スライムの中に入った薄ら紫色の氷はみるみるうちに溶けて消えていった。
「すーちゃんは頭がいいから手を入れても大丈夫なんだ」
灯里は見ててと手を突っ込んだ。ムニッとスライムの体にめり込んでいく。スライムはフルフル震えてる。怯えてる?少し可哀想。
「すごいね。こんな慣れてるスライム初めて見た」
イリスさんが近寄りツンツンとすーちゃんを突つく。
「分かったから、可哀想だからやめてあげて」
そっとイリスさんの手と灯里の手を退けた。
すーちゃんはポヨンポヨンと揺れた。喜んでるみたいだ。灯里はすーちゃんを両手で抱えて膝の上に乗せると撫でる。

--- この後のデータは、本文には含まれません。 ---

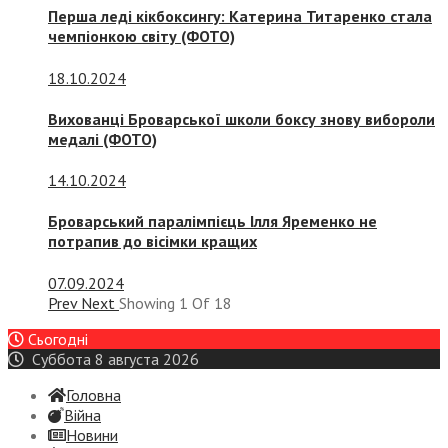
Перша леді кікбоксингу: Катерина Титаренко стала
чемпіонкою світу (ФОТО)
18.10.2024
Вихованці Броварської школи боксу знову вибороли
медалі (ФОТО)
14.10.2024
Броварський паралімпієць Ілля Яременко не
потрапив до вісімки кращих
07.09.2024
Prev
Next
Showing
1
Of
18
Сьогодні
Суббота 8 августа 2026
Головна
Війна
Новини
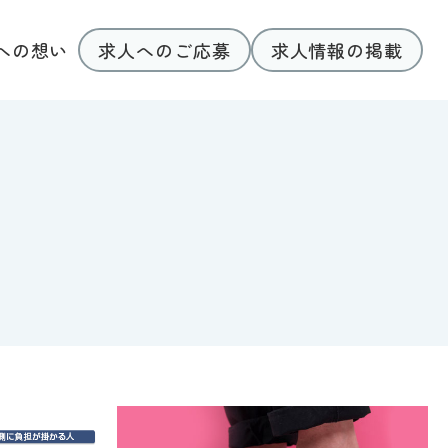
求人へのご応募
求人情報の掲載
への想い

「すーちゃんは鳥の魔獣に突かれて怪我をしてたのを治したら懐かれたんだ」
すーちゃんは灯里の膝の上で平べったくなった。あれは気持ちいいのか?
伸びたすーちゃんを入れ物の中に戻してグイッとサワーを煽った。
「そうなんだ。いいなースライム。普通は手を入れたら溶けるもん」
スライム怖っ。
「そうなんだ?じゃあラッキーだったんだね。えへへ」
にヘらと笑う灯里。少し酔ってきた?
「別の物も飲みたいなー…」
「じゃあ私残り飲むよ!頂戴!」
「イリスさんありがとうー!」
これもしゅわしゅわ美味しい!と一気飲みしたイリスさん。そんなに急がなくてもお酒は逃げないよ。

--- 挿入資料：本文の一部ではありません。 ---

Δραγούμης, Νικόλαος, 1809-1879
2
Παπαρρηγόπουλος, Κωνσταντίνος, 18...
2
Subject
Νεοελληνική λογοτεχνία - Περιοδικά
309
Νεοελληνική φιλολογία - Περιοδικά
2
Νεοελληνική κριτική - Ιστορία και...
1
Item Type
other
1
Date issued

灯里はいちごミルクー!と苺のリキュールと牛乳を手に混ぜている。
クイナさんは梅きゅうをポリポリ食べつつすーちゃんに梅きゅう食べる?と話しかけている。…もしかして酔ってきた?
しばらく自由に飲み食いしていると出来上がったイリスさんがウロウロ歩き回り灯里に話しかけた。
「灯里ちゃーこれなあに?」
キッチンに行ったみたいで興味を惹かれたみたいだ。
「それはお味噌ですー」
「じゃあこれはー?」
「それは醤油ですー」
「なんか面白い魔道具ないのー?」
「んー?キッチン用品で良ければ色々ありますよー」
「どれどれー?」
「これが泡立て器でこっちがミキサー、魔道レンジに魔道コンロ、魔道オーブンに…とっておきが時間経過のついた棚です」
「時間経過シリーズかぁ。使ってる人初めてみたよぉ。どうやって使うの?腐るだけじゃないの?」
「私も使いこなせてないですぅ。漬物つけるくらいしかやってないですぅ。でも面白そうだったので買いました。悔いはないですよ」
なんか面白そうな話が出たぞ。
「時間経過シリーズって何?」
「ん?桜興味あるの」
にひっとこちらに向き直り説明してくれるイリスさん。
「あるある」
「ある渡り人が作ったシリーズだよ。入れたものの時間を経過する棚とか箱とか、戻すのもあるけどあっちは二度と出ないんじゃないかな?材料無さそうだしねー」
「経過する方は出回ってるの?」
「それなりに出回ってるよー買う人少ないし」
買う人少ないんだ。楽しそうなのに。お酒とかは漬けるのにめっちゃ便利じゃん。自家製梅酒作り放題………。
……こっちの果物で作ったらどうなんだろう。
うわーどうしよう作ってみたくなっちゃった。あれでしょ?ホワイトリカーと氷砂糖と果物。でも宿だと不便だな…。
「家借りたい」
「どうした急に」
ケラケラとイリスさんが笑ってた。
「果実酒作りたい。宿せまい。場所欲しい。家借りたい」
「そういうこと?じゃあ商業ギルドで斡旋してもらいなー渡り人向け住宅紹介してくれるよ」
「そうなのー?明日行ってみる!」
「行ってきなー行ってきなー」
いつの間にか朝になっていた。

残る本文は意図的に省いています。